[Start of Attachment]

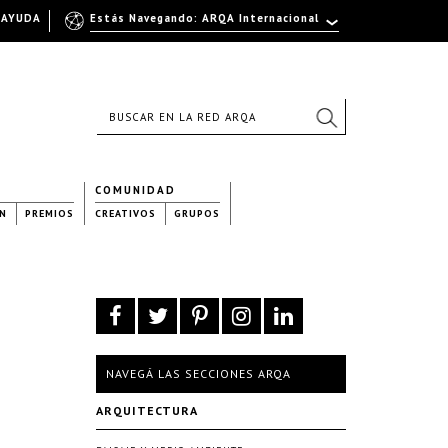
AYUDA
Estás Navegando: ARQA Internacional
COMUNIDAD
N
PREMIOS
CREATIVOS
GRUPOS
NAVEGÁ LAS SECCIONES ARQA
ARQUITECTURA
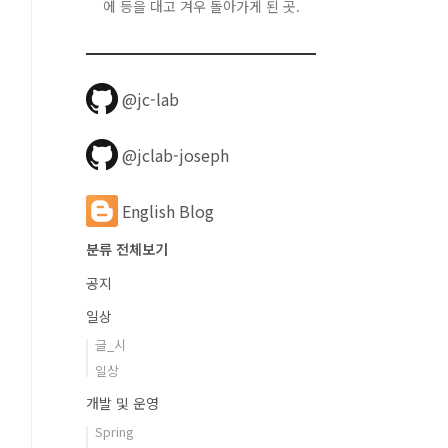
에 등을 대고 겨우 돌아가게 된 곳.
@jc-lab
@jclab-joseph
English Blog
분류 전체보기
공지
일상
글_시
일상
개발 및 운영
Spring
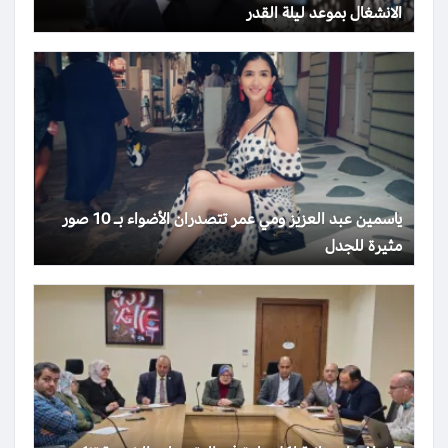
الانشغال بموعد ليلة القدر
ياسمين عبد العزيز ومي عمر تتصدران الأضواء بـ 10 صور
مثيرة للجدل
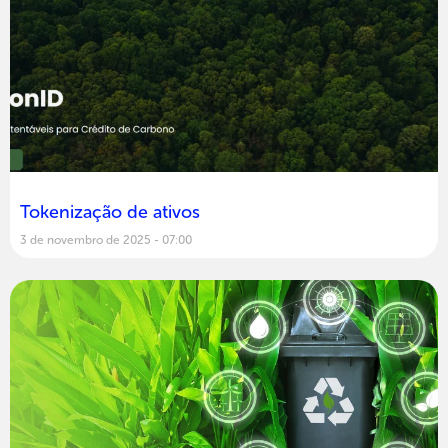
Tokenização de ativos
3 de novembro de 2025
07:00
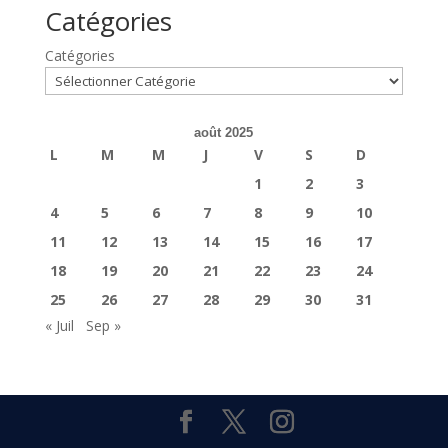
Catégories
Catégories
août 2025
L
M
M
J
V
S
D
1
2
3
4
5
6
7
8
9
10
11
12
13
14
15
16
17
18
19
20
21
22
23
24
25
26
27
28
29
30
31
« Juil
Sep »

[End of Attachment]

Everything in the entries above should be printed again exactly, apart from the pictures.

**Answer to the problem**.
AYUDA
Estás Navegando: ARQA Internacional
COMUNIDAD
N
PREMIOS
CREATIVOS
GRUPOS
NAVEGÁ LAS SECCIONES ARQA
ARQUITECTURA
에 등을 대고 겨우 돌아가게 된 곳.
@jc-lab
@jclab-joseph
English Blog
분류 전체보기
공지
일상
글_시
일상
개발 및 운영
Spring
الانشغال بموعد ليلة القدر
ياسمين عبد العزيز ومي عمر تتصدران الأضواء بـ 10 صور
مثيرة للجدل
Tokenização de ativos
3 de novembro de 2025
07:00
Catégories
Catégories
août 2025
L
M
M
J
V
S
D
1
2
3
4
5
6
7
8
9
10
11
12
13
14
15
16
17
18
19
20
21
22
23
24
25
26
27
28
29
30
31
« Juil
Sep »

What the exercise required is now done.